TASK DETAILS: Starting at the line that holds "vacances d’été 2018." and stopping at the line that holds "période 2017.", restate the records below word for word, with both of those lines included.

(ENTRIES PROVIDED begins)

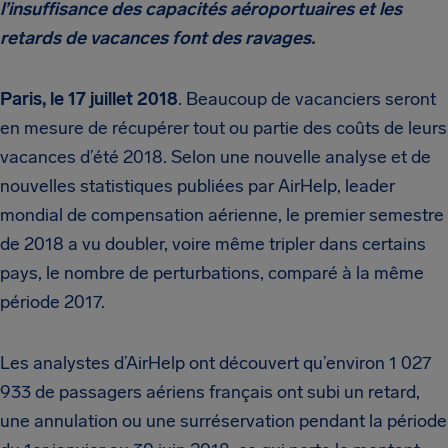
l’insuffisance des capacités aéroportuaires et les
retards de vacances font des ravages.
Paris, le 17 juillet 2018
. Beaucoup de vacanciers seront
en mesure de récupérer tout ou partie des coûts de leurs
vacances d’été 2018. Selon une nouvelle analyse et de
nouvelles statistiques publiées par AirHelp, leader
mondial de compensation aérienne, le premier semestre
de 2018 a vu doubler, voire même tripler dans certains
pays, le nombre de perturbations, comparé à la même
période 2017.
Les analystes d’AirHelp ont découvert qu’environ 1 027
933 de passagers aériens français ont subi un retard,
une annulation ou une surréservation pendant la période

(ENTRIES PROVIDED ends)
(ENTRIES PROVIDED begins)

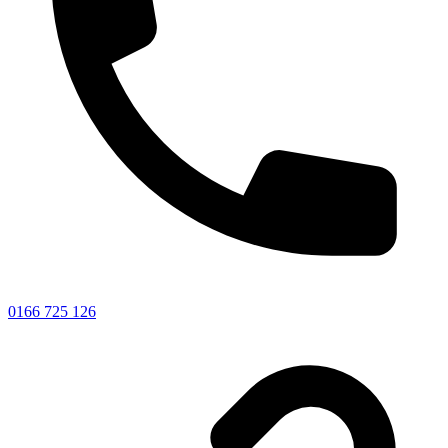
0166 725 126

(ENTRIES PROVIDED ends)

TASK SOLUTION:
vacances d’été 2018. Selon une nouvelle analyse et de
nouvelles statistiques publiées par AirHelp, leader
mondial de compensation aérienne, le premier semestre
de 2018 a vu doubler, voire même tripler dans certains
pays, le nombre de perturbations, comparé à la même
période 2017.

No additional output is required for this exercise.